Colpa degli alberi? No, colpa dell’incuria degli uomini

 

Sulmona (Aq).  Chiusa via San Francesco d’Assisi per la messa in sicurezza del cortile retrostante la scuola Lola Di Stefano dove un albero, da tempo trascurato, ha ceduto per il vento forte.

Nell’edificio scolastico si stanno tenendo regolari lezioni. Ieri pomeriggio fortunatamente non c’era nessuno quando l’abete spelacchiato ha ceduto per le forti raffiche di vento. Siamo infondo a via Francesco Crispi, all’ingresso retrostante, nel cortile dell’istituto scolastico. Area circoscritta con del nastro dove degli operai lavorano, le auto imperterrite girano in cerca di parcheggio e il rumore della sega meccanica di confonde al puzzo dei gas di scarico. Eccoli, gli operai tagliano il fusto a terra.

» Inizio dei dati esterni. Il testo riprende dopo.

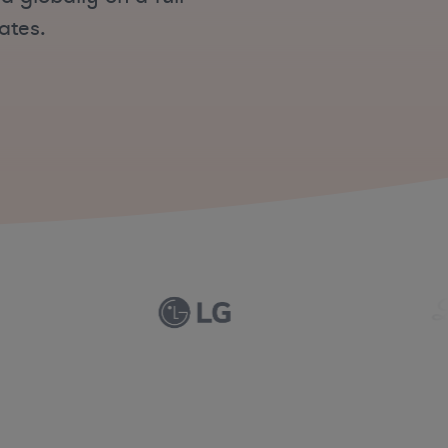
ates.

Addosso al recinto antistante la scuola di viale Roosevelt resta invece saldo al suolo un altro abete che, suo malgrado, sarebbe la causa dell’installazione di una compatta parete in legno, quasi da puntellamento, per sostenere il muro di recinzione della scuola elementare. Recinzione che, da quanto si osserva, ha subito una modifica discutibile perché è stata tagliata, spezzata, per far posto all’installazione di una cabina Telecom, quasi nuova di zecca. Più che le radici dell’albero potrebbe essere proprio l’intervento per piantare la cabina ad aver generato la singolare pendenza, in avanti, del muro di recinzione. Albero assolto dal danno? No, si tratta sempre di un pino e con le sue radici superficiali è comunque colpevole.